Page-level text extractions:
- Opening Delimiter -
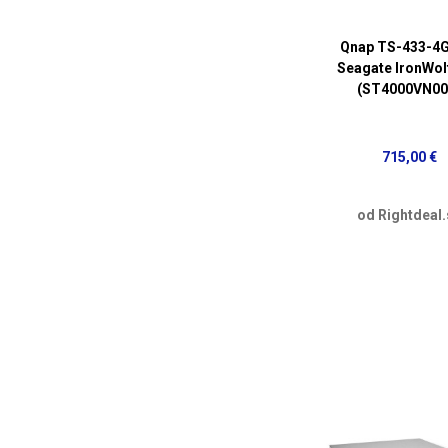
Qnap TS-433-4G
Seagate IronWol
(ST4000VN00
715,00 €
od Rightdeal.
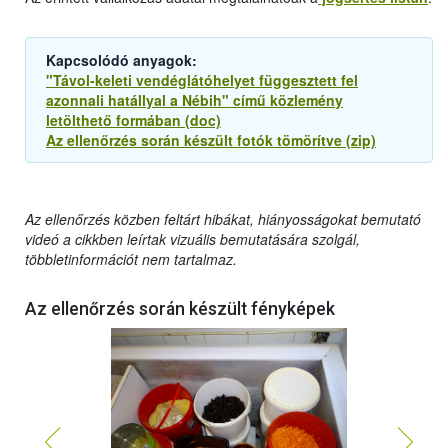
Kapcsolódó anyagok:
"Távol-keleti vendéglátóhelyet függesztett fel
azonnali hatállyal a Nébih" című közlemény
letölthető formában (doc)
Az ellenőrzés során készült fotók tömörítve (zip)
Az ellenőrzés közben feltárt hibákat, hiányosságokat bemutató
videó a cikkben leírtak vizuális bemutatására szolgál,
többletinformációt nem tartalmaz.
Az ellenőrzés során készült fényképek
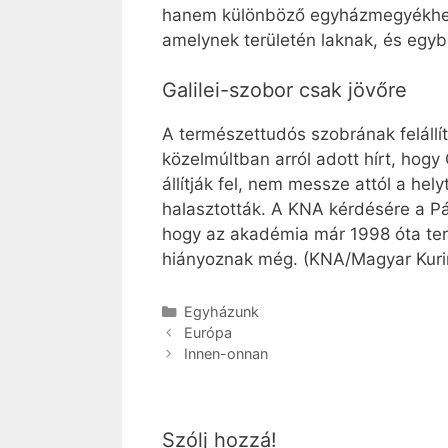
hanem különböző egyházmegyékhez t
amelynek területén laknak, és egybe
Galilei-szobor csak jövőre
A természettudós szobrának felállít
közelmúltban arról adott hírt, hogy
állítják fel, nem messze attól a he
halasztották. A KNA kérdésére a P
hogy az akadémia már 1998 óta terv
hiányoznak még. (KNA/Magyar Kuri
Kategória
Egyházunk
Európa
Innen-onnan
Szólj hozzá!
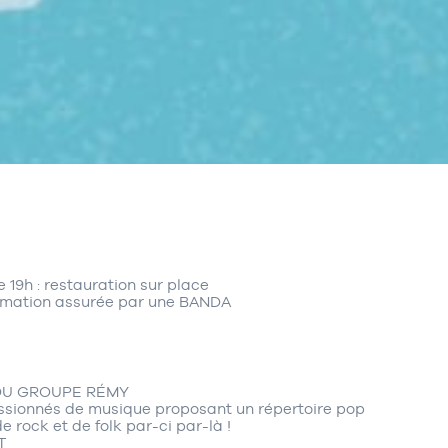
e 19h : restauration sur place
animation assurée par une BANDA
 DU GROUPE RÉMY
ssionnés de musique proposant un répertoire pop
 rock et de folk par-ci par-là !
T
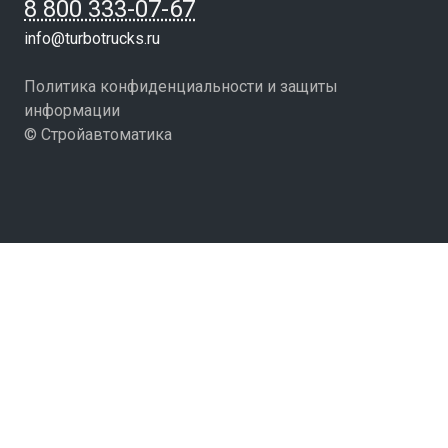
8 800 333-07-67
info@turbotrucks.ru
Политика конфиденциальности и защиты
информации
© Стройавтоматика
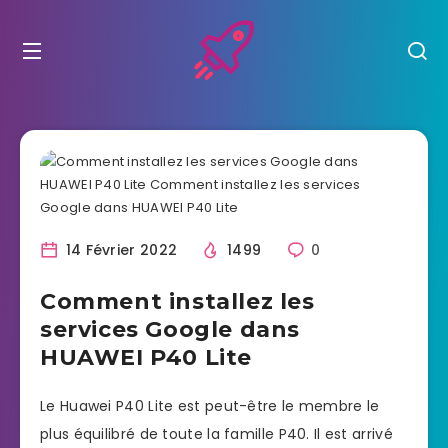
14 Février 2022
1499
0
Comment installez les
services Google dans
HUAWEI P40 Lite
Le Huawei P40 Lite est peut-être le membre le
plus équilibré de toute la famille P40. Il est arrivé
- Closing Delimiter -
- **What is expected**:
Figure out how many lines of the data above include "Lite", then give the number and nothing more.

- **Task result**:
2